─── Given data

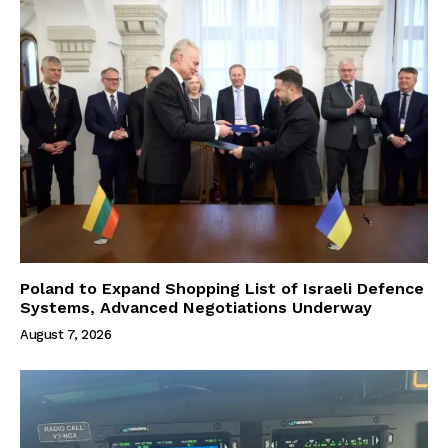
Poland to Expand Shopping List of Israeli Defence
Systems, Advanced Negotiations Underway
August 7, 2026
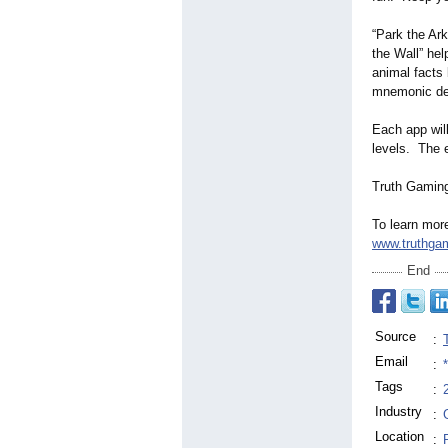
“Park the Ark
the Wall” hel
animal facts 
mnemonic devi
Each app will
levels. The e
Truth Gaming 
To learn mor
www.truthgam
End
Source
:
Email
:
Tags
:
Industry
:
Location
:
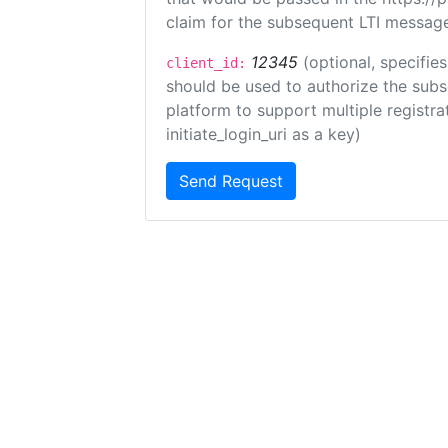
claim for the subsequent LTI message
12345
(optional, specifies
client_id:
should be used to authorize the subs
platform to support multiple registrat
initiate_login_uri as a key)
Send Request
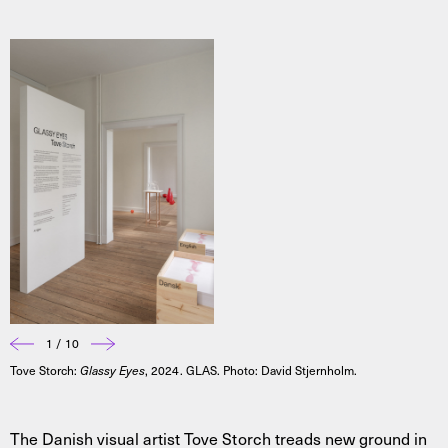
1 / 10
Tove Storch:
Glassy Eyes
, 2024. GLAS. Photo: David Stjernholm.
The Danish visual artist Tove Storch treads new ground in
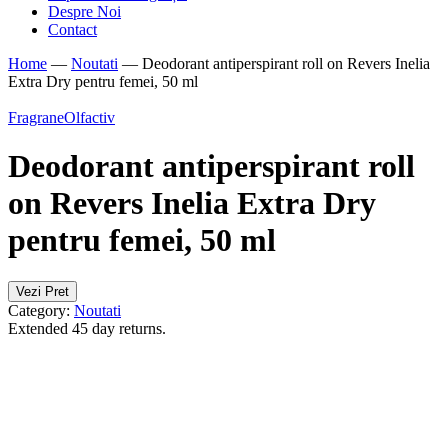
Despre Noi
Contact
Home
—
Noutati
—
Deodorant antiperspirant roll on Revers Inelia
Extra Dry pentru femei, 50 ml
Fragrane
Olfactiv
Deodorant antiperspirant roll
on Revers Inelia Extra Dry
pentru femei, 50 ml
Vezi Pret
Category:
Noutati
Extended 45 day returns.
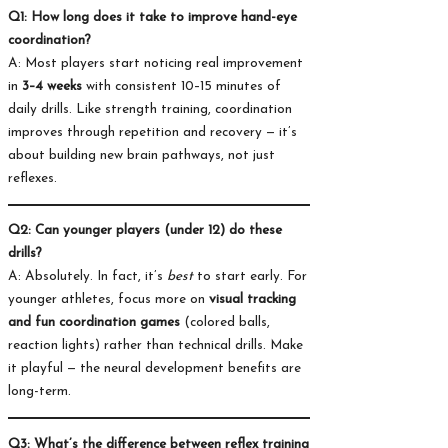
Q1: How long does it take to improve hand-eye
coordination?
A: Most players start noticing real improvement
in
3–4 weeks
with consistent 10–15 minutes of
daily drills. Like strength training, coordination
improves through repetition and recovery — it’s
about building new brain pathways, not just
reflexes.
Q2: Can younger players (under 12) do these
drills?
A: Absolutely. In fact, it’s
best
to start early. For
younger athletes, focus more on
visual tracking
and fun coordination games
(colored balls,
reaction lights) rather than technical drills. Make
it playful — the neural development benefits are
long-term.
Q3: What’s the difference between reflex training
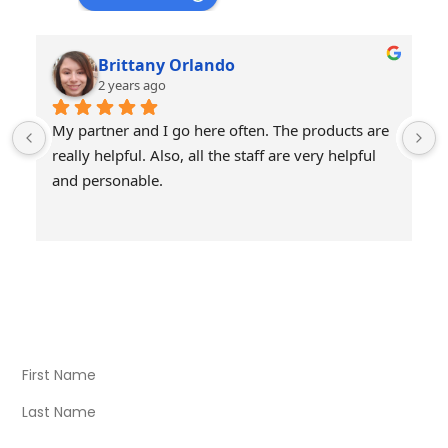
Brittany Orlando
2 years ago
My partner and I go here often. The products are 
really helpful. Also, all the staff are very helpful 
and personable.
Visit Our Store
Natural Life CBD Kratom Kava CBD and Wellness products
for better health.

──────
─── Given data

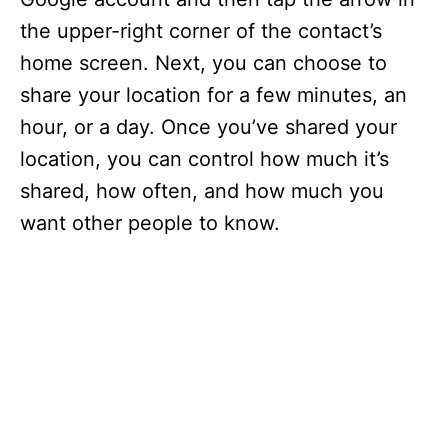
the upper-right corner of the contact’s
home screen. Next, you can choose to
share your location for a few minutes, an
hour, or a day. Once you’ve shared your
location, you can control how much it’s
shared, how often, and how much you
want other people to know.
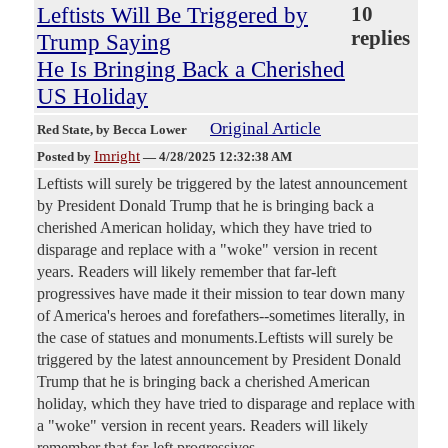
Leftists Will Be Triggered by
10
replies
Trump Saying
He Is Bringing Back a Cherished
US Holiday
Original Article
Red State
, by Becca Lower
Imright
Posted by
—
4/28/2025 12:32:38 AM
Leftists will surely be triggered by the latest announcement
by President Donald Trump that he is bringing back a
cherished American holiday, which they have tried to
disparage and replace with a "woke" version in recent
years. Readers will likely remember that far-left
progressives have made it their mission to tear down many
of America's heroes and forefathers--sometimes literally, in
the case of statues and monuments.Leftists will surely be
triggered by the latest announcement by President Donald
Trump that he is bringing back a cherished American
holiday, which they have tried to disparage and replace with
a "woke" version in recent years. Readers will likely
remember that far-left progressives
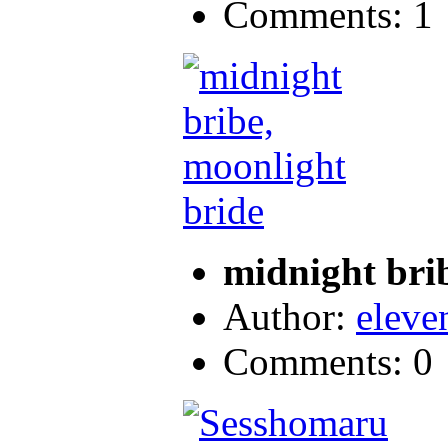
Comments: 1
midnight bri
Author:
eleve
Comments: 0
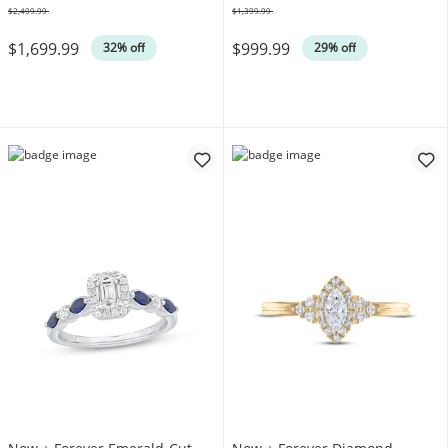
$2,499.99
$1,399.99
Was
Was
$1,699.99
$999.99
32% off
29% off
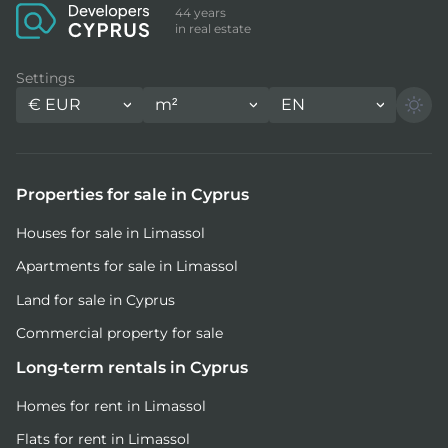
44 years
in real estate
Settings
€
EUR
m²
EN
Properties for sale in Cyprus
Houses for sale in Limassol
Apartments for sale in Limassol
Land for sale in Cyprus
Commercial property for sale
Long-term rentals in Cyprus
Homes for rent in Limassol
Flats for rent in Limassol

──────

» Directions for this task
List all lines above in which the string "version" appears.

» Task solution
disparage and replace with a "woke" version in recent
a "woke" version in recent years. Readers will likely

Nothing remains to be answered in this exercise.